─── Entries provided ───

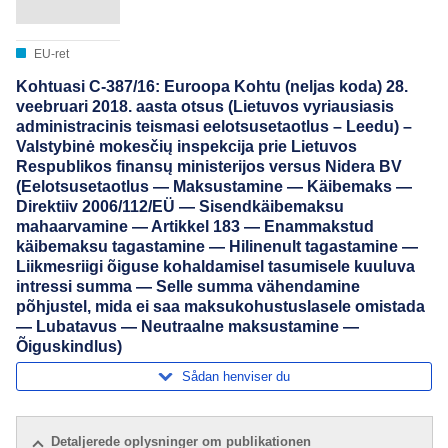
EU-ret
Kohtuasi C-387/16: Euroopa Kohtu (neljas koda) 28.
veebruari 2018. aasta otsus (Lietuvos vyriausiasis
administracinis teismasi eelotsusetaotlus – Leedu) –
Valstybinė mokesčių inspekcija prie Lietuvos
Respublikos finansų ministerijos versus Nidera BV
(Eelotsusetaotlus — Maksustamine — Käibemaks —
Direktiiv 2006/112/EÜ — Sisendkäibemaksu
mahaarvamine — Artikkel 183 — Enammakstud
käibemaksu tagastamine — Hilinenult tagastamine —
Liikmesriigi õiguse kohaldamisel tasumisele kuuluva
intressi summa — Selle summa vähendamine
põhjustel, mida ei saa maksukohustuslasele omistada
— Lubatavus — Neutraalne maksustamine —
Õiguskindlus)
Sådan henviser du
Detaljerede oplysninger om publikationen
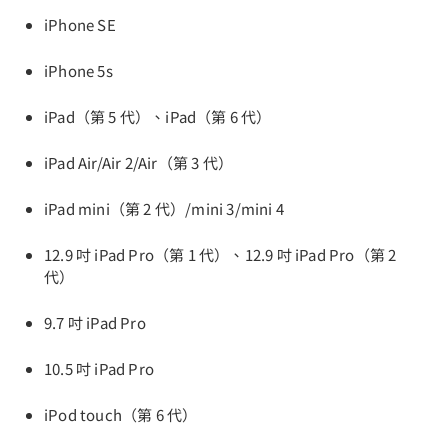
iPhone SE
iPhone 5s
iPad（第 5 代）、iPad（第 6 代）
iPad Air/Air 2/Air（第 3 代）
iPad mini（第 2 代）/mini 3/mini 4
12.9 吋 iPad Pro（第 1 代）、12.9 吋 iPad Pro（第 2
代）
9.7 吋 iPad Pro
10.5 吋 iPad Pro
iPod touch（第 6 代）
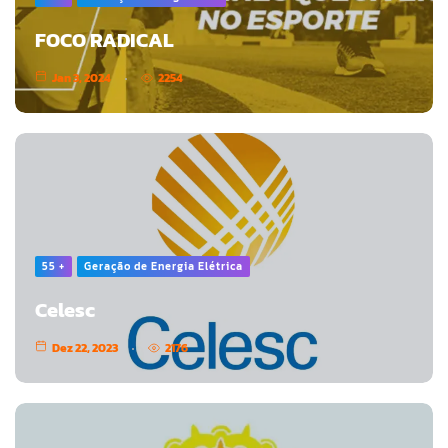
FOCO RADICAL
Jan 3, 2024
2254
55 +
Geração de Energia Elétrica
Celesc
Dez 22, 2023
2176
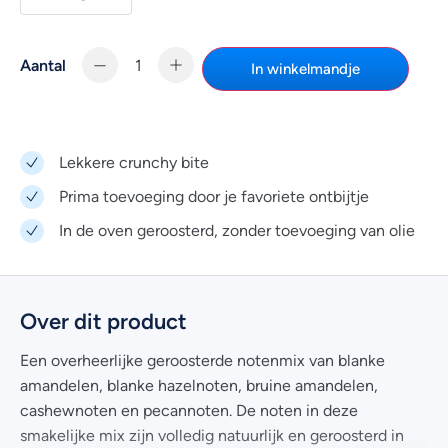
Aantal
In winkelmandje
Lekkere crunchy bite
Prima toevoeging door je favoriete ontbijtje
In de oven geroosterd, zonder toevoeging van olie
Over dit product
Een overheerlijke geroosterde notenmix van blanke
amandelen, blanke hazelnoten, bruine amandelen,
cashewnoten en pecannoten. De noten in deze
smakelijke mix zijn volledig natuurlijk en geroosterd in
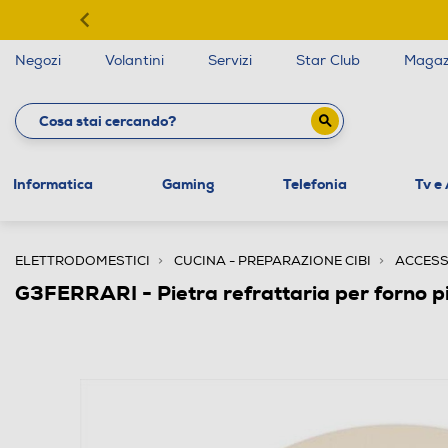
Negozi
Volantini
Servizi
Star Club
Magaz
Informatica
Gaming
Telefonia
Tv e
ELETTRODOMESTICI
CUCINA - PREPARAZIONE CIBI
ACCESS
G3FERRARI - Pietra refrattaria per forno 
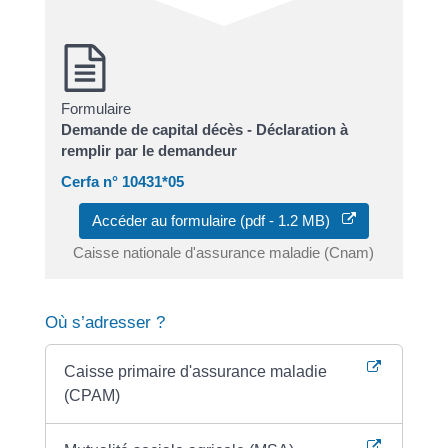
Formulaire
Demande de capital décès - Déclaration à
remplir par le demandeur
Cerfa n° 10431*05
Accéder au formulaire (pdf - 1.2 MB)
Caisse nationale d'assurance maladie (Cnam)
Où s’adresser ?
Caisse primaire d'assurance maladie
(CPAM)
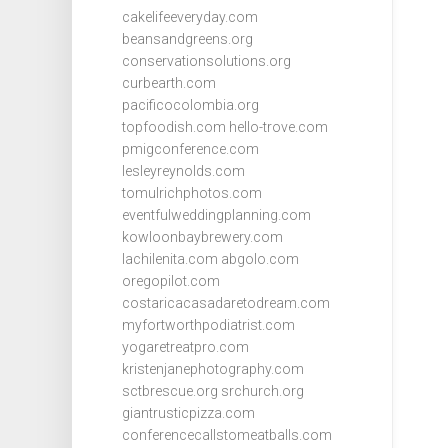
cakelifeeveryday.com
beansandgreens.org
conservationsolutions.org
curbearth.com
pacificocolombia.org
topfoodish.com
hello-trove.com
pmigconference.com
lesleyreynolds.com
tomulrichphotos.com
eventfulweddingplanning.com
kowloonbaybrewery.com
lachilenita.com
abgolo.com
oregopilot.com
costaricacasadaretodream.com
myfortworthpodiatrist.com
yogaretreatpro.com
kristenjanephotography.com
sctbrescue.org
srchurch.org
giantrusticpizza.com
conferencecallstomeatballs.com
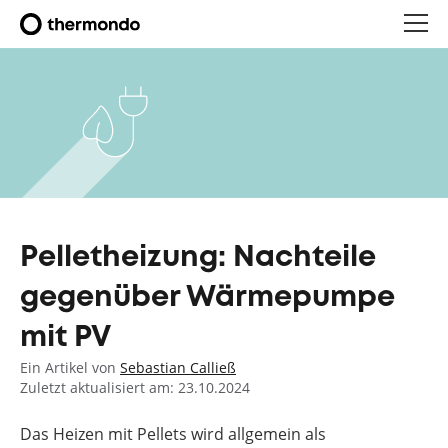
Pelletheizung: Nachteile
gegenüber Wärmepumpe
mit PV
Ein Artikel von
Sebastian Calließ
Zuletzt aktualisiert am: 23.10.2024
Das Heizen mit Pellets wird allgemein als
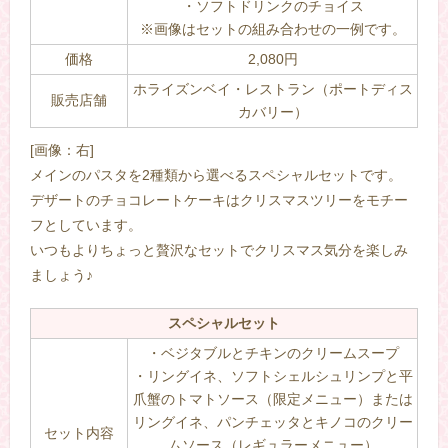
・ソフトドリンクのチョイス
※画像はセットの組み合わせの一例です。
価格
2,080円
ホライズンベイ・レストラン（ポートディス
販売店舗
カバリー）
[画像：右]
メインのパスタを2種類から選べるスペシャルセットです。
デザートのチョコレートケーキはクリスマスツリーをモチー
フとしています。
いつもよりちょっと贅沢なセットでクリスマス気分を楽しみ
ましょう♪
スペシャルセット
・ベジタブルとチキンのクリームスープ
・リングイネ、ソフトシェルシュリンプと平
爪蟹のトマトソース（限定メニュー）または
リングイネ、パンチェッタとキノコのクリー
セット内容
ムソース（レギュラーメニュー）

───

§ Exercise: Would you copy every entry exactly as it stands, leaving out the pictures?

§ Answer to this task:
EU-ret
Kohtuasi C-387/16: Euroopa Kohtu (neljas koda) 28.
veebruari 2018. aasta otsus (Lietuvos vyriausiasis
administracinis teismasi eelotsusetaotlus – Leedu) –
Valstybinė mokesčių inspekcija prie Lietuvos
Respublikos finansų ministerijos versus Nidera BV
(Eelotsusetaotlus — Maksustamine — Käibemaks —
Direktiiv 2006/112/EÜ — Sisendkäibemaksu
mahaarvamine — Artikkel 183 — Enammakstud
käibemaksu tagastamine — Hilinenult tagastamine —
Liikmesriigi õiguse kohaldamisel tasumisele kuuluva
intressi summa — Selle summa vähendamine
põhjustel, mida ei saa maksukohustuslasele omistada
— Lubatavus — Neutraalne maksustamine —
Õiguskindlus)
Sådan henviser du
Detaljerede oplysninger om publikationen
iPhone SE
iPhone 5s
iPad（第 5 代）、iPad（第 6 代）
iPad Air/Air 2/Air（第 3 代）
iPad mini（第 2 代）/mini 3/mini 4
12.9 吋 iPad Pro（第 1 代）、12.9 吋 iPad Pro（第 2
代）
9.7 吋 iPad Pro
10.5 吋 iPad Pro
iPod touch（第 6 代）
FOCO RADICAL
Jan 3, 2024
2254
55 +
Geração de Energia Elétrica
Celesc
Dez 22, 2023
2176
Aantal
In winkelmandje
Lekkere crunchy bite
Prima toevoeging door je favoriete ontbijtje
In de oven geroosterd, zonder toevoeging van olie
Over dit product
Een overheerlijke geroosterde notenmix van blanke
amandelen, blanke hazelnoten, bruine amandelen,
cashewnoten en pecannoten. De noten in deze
smakelijke mix zijn volledig natuurlijk en geroosterd in
Negozi
Volantini
Servizi
Star Club
Magaz
Informatica
Gaming
Telefonia
Tv e
ELETTRODOMESTICI
CUCINA - PREPARAZIONE CIBI
ACCESS
G3FERRARI - Pietra refrattaria per forno 
Formulaire
Demande de capital décès - Déclaration à
remplir par le demandeur
Cerfa n° 10431*05
Accéder au formulaire (pdf - 1.2 MB)
Caisse nationale d'assurance maladie (Cnam)
Où s’adresser ?
Caisse primaire d'assurance maladie
(CPAM)
cakelifeeveryday.com
beansandgreens.org
conservationsolutions.org
curbearth.com
pacificocolombia.org
topfoodish.com
hello-trove.com
pmigconference.com
lesleyreynolds.com
tomulrichphotos.com
eventfulweddingplanning.com
kowloonbaybrewery.com
lachilenita.com
abgolo.com
oregopilot.com
costaricacasadaretodream.com
myfortworthpodiatrist.com
yogaretreatpro.com
kristenjanephotography.com
sctbrescue.org
srchurch.org
giantrusticpizza.com
conferencecallstomeatballs.com
Pelletheizung: Nachteile
gegenüber Wärmepumpe
mit PV
Ein Artikel von
Sebastian Calließ
Zuletzt aktualisiert am: 23.10.2024
Das Heizen mit Pellets wird allgemein als
・ソフトドリンクのチョイス
※画像はセットの組み合わせの一例です。
価格
2,080円
ホライズンベイ・レストラン（ポートディス
販売店舗
カバリー）
[画像：右]
メインのパスタを2種類から選べるスペシャルセットです。
デザートのチョコレートケーキはクリスマスツリーをモチー
フとしています。
いつもよりちょっと贅沢なセットでクリスマス気分を楽しみ
ましょう♪
スペシャルセット
・ベジタブルとチキンのクリームスープ
・リングイネ、ソフトシェルシュリンプと平
爪蟹のトマトソース（限定メニュー）または
リングイネ、パンチェッタとキノコのクリー
セット内容
ムソース（レギュラーメニュー）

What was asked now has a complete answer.